My slippery palms try to find purchase on the wet shower walls. I’m scrambling for something to hold on to before my knees give out. Before I drift far away from reality and never return.
Liam hums. A low sound of pleasure and lust. The vibrations tingle along my cock and curl my toes. I gasp helplessly.
Liam moves. His head bobs. He lowers, taking even more of me. My cockhead bumps against the smooth flesh of his throat. I see stars.
The bottle of shampoo chooses that exact moment to slide off its shelf and hit the marble floor with a sharp, echoing thud.
Liam jerks away from me like he’s been electrocuted, his eyes going wide with panic. For a split second, he’s not in the shower with me anymore. He’s somewhere else entirely, somewhere dark and confined where sudden noises mean danger.
“Liam…” I start, but he’s already moving.
He stumbles backward, slips slightly on the wet marble, catches himself against the shower door. Then he’s out, dripping and naked and breathing too fast, backing away from the shower like it’s suddenly become a threat.
“I’m sorry,” he gasps, his voice high and thin. “I’m sorry, I thought I could…I thought I was ready…”
“Hey, it’s okay,” I say, turning off the water and following him out of the shower. “It’s okay, Liam. You’re safe.”
But he’s already retreating further, with that awful dissociated look starting to creep into his eyes. I grab two towels from the heated rack and approach him slowly, the way you’d approach a frightened animal.
“Liam. Look at me. You’re in our bathroom. You’re safe. It was just a shampoo bottle.”
He blinks, seems to see me properly for the first time since the bottle fell. “Nicky?”
“Yeah, it’s me. Come here.”
I wrap one of the towels around his shoulders, then pull the other around my own waist. He’s shivering now. Notfrom cold but from adrenaline, from the shock of being pulled out of intimacy and into panic without warning.
My raging erection has deflated like a forgotten party balloon. Concern and alarm for Liam has driven out all the lust that was pounding in my veins.
“Come on,” I say gently, leading him toward the living room. “Let’s sit down.”
We end up on the sofa, both of us wrapped in Egyptian cotton towels that cost more than our parents ever earned in a month. Liam is curled into the corner, knees drawn up, looking impossibly young and fragile.
“I’m sorry,” he says again, his voice muffled against his knees. “I ruined it. We were having such a perfect moment, and I ruined it.”
“You didn’t ruin anything,” I tell him firmly. “There’s nothing to apologize for.”
“But I was ready. I wanted to be there with you. I chose to get in the shower, chose to kiss you, chose all of it. And then one stupid noise…”
“Liam.” I shift closer, careful not to crowd him but near enough that he can feel my warmth. “Healing isn’t linear. It’s two steps forward, one step back. Sometimes three steps forward and two steps back. That’s normal. That’s how it works.”
He lifts his head to look at me, and his eyes are bright with unshed tears. “But I wanted to be better for you. I wanted to be able to do normal things, intimate things, without falling apart.”
“You are better. Look how far you’ve come. You got a job yesterday, you chose to join me in the shower, you kissed me. You blew me. One moment of panic doesn’t erase all of that progress.”
“It feels like it does.”
“I know. But it doesn’t. Recovery isn’t a straight line from broken to fixed. It’s messy and complicated and full of setbacks that feel like starting over. But you’re not starting over, Liam. You’re exactly where you’re supposed to be.”
I reach out slowly, giving him plenty of time to pull away if he needs to, and brush a strand of wet hair back from his face. He doesn’t flinch, doesn’t recoil. Just leans slightly into the touch.
“The shower will still be there tomorrow,” I tell him. “And the day after that. We don’t have to rush anything or force anything or prove anything to anyone.”

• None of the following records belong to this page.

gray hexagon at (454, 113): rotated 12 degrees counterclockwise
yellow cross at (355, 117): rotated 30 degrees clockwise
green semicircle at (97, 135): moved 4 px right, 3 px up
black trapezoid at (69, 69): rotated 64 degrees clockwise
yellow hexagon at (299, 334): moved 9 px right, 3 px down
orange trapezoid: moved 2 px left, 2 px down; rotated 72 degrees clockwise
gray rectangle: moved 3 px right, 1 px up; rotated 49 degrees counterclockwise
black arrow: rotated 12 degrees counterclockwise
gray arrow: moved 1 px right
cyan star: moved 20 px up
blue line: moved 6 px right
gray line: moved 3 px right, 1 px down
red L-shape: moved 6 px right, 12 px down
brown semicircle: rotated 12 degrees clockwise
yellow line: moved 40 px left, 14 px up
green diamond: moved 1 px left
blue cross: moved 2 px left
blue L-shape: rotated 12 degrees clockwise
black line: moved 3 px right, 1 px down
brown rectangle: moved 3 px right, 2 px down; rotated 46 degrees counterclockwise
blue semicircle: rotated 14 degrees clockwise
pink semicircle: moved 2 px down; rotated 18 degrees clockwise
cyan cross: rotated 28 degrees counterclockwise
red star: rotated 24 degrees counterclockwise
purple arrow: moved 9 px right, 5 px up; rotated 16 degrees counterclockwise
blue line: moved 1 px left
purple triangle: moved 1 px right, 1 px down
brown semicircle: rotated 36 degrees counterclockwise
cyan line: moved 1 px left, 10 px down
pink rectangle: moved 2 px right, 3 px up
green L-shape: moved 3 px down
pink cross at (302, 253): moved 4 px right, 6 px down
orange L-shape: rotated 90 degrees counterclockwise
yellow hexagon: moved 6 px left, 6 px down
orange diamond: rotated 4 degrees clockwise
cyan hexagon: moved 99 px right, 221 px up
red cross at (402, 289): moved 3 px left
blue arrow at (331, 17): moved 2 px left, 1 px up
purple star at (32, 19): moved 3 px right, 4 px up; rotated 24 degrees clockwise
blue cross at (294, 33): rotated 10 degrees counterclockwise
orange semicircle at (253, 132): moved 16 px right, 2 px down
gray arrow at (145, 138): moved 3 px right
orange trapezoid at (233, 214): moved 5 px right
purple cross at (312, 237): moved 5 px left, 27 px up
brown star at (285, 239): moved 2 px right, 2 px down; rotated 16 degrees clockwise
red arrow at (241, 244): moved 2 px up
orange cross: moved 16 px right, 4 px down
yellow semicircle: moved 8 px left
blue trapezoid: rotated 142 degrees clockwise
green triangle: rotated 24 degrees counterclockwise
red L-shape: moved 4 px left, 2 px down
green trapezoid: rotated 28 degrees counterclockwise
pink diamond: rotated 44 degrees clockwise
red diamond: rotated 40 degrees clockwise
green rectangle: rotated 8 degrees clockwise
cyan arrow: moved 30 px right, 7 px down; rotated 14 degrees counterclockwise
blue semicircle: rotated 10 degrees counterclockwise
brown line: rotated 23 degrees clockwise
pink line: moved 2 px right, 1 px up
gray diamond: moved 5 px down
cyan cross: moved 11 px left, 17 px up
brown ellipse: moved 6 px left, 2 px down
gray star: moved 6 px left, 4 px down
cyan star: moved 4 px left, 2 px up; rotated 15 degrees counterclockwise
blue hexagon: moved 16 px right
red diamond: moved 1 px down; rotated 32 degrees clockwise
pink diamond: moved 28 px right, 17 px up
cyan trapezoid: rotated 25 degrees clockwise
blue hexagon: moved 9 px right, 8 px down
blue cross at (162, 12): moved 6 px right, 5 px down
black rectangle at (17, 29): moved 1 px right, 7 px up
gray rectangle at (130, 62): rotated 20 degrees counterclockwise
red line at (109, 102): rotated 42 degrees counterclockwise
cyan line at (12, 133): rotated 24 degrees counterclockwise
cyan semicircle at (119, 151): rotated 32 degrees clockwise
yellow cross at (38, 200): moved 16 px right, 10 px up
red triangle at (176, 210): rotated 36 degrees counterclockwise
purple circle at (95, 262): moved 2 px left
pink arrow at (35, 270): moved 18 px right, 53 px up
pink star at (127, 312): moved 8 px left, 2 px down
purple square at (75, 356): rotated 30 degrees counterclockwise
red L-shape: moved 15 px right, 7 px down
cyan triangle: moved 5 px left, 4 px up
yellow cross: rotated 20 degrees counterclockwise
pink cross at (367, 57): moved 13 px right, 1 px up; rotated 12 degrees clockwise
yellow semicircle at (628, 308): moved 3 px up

“What if it happens again? What if every time we try to be intimate, something triggers me and I fall apart?”
The question hangs between us, heavy with all his fears about our future, about whether he’ll ever be able to give me what he thinks I need.
“Then we’ll deal with it when it happens,” I say simply. “We’ll figure out what works and what doesn’t. We’ll take breaks when you need them and try again when you’re ready. There’s no timeline, Liam. No deadline for being ‘normal’ or ‘better’ or whatever standard you think you need to meet.”